• **AVAILABLE RECORDS**
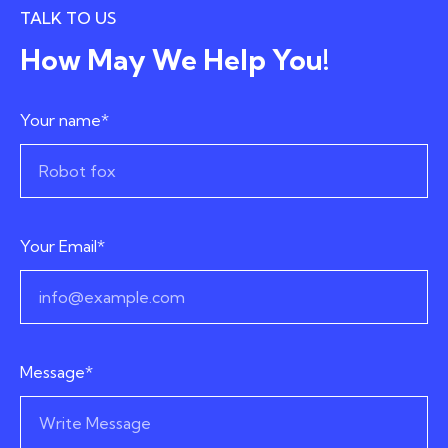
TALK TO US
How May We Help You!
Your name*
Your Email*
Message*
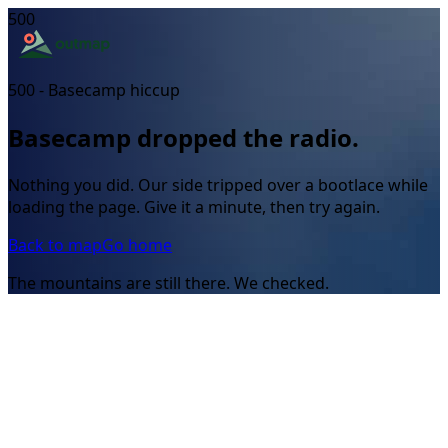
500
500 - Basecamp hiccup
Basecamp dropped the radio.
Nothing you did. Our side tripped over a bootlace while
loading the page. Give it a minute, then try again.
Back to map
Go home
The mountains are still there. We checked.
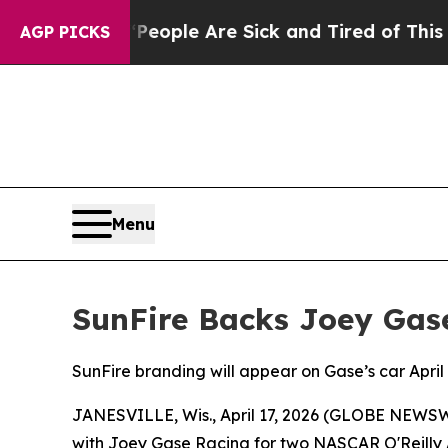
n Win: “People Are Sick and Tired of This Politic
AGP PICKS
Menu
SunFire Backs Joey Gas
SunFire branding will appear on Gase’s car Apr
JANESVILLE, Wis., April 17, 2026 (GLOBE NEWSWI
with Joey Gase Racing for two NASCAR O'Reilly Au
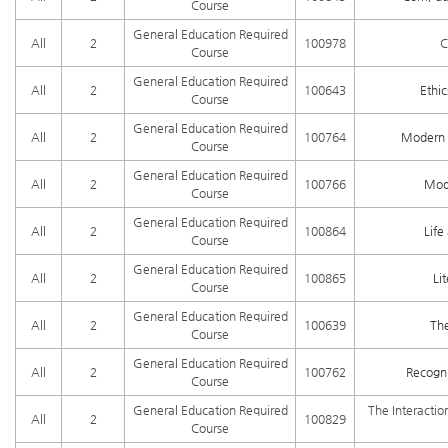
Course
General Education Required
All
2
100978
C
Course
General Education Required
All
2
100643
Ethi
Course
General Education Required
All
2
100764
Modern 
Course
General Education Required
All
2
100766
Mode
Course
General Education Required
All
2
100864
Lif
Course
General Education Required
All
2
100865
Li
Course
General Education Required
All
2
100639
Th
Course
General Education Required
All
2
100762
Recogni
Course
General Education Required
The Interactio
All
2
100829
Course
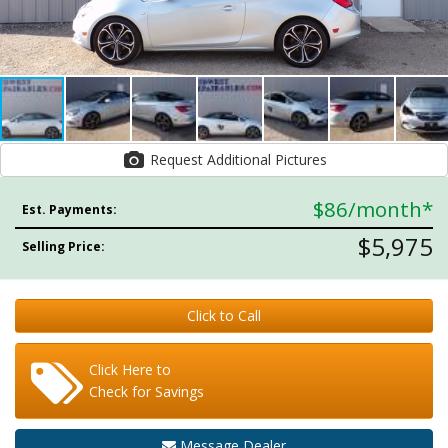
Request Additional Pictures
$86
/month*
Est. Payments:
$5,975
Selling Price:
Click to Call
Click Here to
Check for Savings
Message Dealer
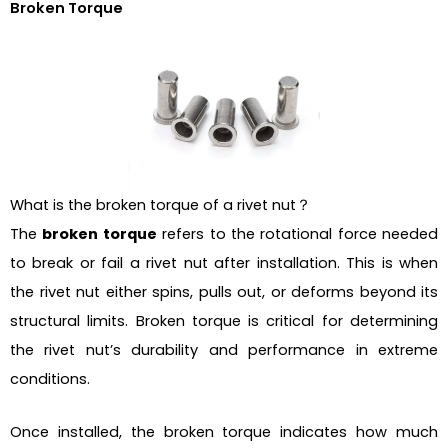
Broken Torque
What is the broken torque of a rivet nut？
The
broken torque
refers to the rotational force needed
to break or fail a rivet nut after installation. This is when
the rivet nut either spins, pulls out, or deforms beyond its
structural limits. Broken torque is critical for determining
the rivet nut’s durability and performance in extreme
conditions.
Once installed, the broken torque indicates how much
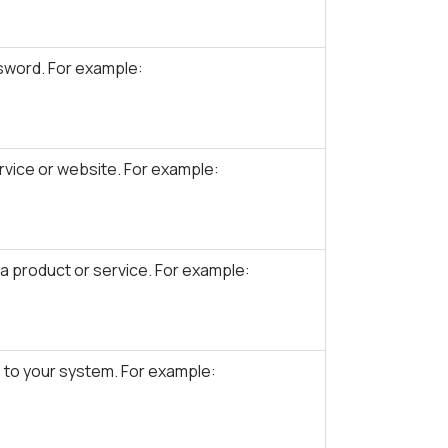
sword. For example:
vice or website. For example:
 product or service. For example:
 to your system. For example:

* * *

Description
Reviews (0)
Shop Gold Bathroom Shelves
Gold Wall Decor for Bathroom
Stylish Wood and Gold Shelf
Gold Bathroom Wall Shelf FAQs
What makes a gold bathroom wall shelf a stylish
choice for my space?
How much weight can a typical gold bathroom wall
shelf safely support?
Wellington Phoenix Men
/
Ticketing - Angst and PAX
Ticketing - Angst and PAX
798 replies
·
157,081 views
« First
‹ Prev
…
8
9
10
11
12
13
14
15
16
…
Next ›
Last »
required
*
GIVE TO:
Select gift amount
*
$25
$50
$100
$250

• **WHAT IS EXPECTED**
Check each line above for the string "Basecamp", then copy the ones that have it.

• **ANSWER TO THE EXERCISE**
500 - Basecamp hiccup
Basecamp dropped the radio.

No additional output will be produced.